──────── Data to examine ────────

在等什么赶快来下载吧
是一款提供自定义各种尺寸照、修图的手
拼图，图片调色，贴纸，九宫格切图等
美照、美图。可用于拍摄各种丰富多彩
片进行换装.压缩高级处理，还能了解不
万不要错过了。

────────
──────── Data to examine ────────

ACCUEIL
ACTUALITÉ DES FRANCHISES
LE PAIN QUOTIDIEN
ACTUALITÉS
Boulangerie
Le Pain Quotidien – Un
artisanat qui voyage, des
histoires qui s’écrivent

────────

| Work instruction |
All lines above from the line with "artisanat qui voyage, des" through the line with "histoires qui s’écrivent", both included, are to be set down exactly, with nothing else.

| Completed exercise |
artisanat qui voyage, des
histoires qui s’écrivent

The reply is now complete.